--- Task item ---
Look for "Onlineshops" in the records below, then copy that line and every line after it, exactly and with nothing added.

(Saved data entries)
--- START ---
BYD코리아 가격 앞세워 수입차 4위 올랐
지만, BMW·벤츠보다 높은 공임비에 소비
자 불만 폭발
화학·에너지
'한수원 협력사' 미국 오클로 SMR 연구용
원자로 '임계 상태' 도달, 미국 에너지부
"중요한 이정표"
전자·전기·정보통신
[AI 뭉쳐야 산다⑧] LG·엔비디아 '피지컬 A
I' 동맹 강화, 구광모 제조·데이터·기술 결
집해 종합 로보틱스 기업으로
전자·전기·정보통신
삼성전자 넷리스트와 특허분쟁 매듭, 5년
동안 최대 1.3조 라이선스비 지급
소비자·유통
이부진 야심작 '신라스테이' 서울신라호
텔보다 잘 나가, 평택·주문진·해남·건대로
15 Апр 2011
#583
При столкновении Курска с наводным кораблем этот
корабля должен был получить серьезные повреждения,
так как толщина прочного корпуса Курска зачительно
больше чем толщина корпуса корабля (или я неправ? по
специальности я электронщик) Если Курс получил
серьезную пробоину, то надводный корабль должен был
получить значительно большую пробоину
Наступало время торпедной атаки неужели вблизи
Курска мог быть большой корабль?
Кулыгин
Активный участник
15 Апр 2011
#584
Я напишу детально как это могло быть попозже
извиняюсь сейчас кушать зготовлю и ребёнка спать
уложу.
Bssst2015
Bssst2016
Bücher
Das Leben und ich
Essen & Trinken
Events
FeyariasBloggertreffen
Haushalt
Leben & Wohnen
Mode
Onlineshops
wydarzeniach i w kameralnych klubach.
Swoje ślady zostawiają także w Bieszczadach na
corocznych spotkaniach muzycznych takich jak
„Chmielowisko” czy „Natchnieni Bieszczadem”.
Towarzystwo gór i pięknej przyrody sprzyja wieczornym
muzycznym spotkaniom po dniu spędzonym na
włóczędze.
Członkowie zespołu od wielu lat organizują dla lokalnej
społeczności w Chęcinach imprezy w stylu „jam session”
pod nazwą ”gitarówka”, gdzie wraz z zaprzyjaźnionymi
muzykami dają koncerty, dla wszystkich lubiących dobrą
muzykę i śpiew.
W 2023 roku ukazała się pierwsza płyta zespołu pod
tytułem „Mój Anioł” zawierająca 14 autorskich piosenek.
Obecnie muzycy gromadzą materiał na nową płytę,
--- END ---
--- Solution for this problem ---
Onlineshops
wydarzeniach i w kameralnych klubach.
Swoje ślady zostawiają także w Bieszczadach na
corocznych spotkaniach muzycznych takich jak
„Chmielowisko” czy „Natchnieni Bieszczadem”.
Towarzystwo gór i pięknej przyrody sprzyja wieczornym
muzycznym spotkaniom po dniu spędzonym na
włóczędze.
Członkowie zespołu od wielu lat organizują dla lokalnej
społeczności w Chęcinach imprezy w stylu „jam session”
pod nazwą ”gitarówka”, gdzie wraz z zaprzyjaźnionymi
muzykami dają koncerty, dla wszystkich lubiących dobrą
muzykę i śpiew.
W 2023 roku ukazała się pierwsza płyta zespołu pod
tytułem „Mój Anioł” zawierająca 14 autorskich piosenek.
Obecnie muzycy gromadzą materiał na nową płytę,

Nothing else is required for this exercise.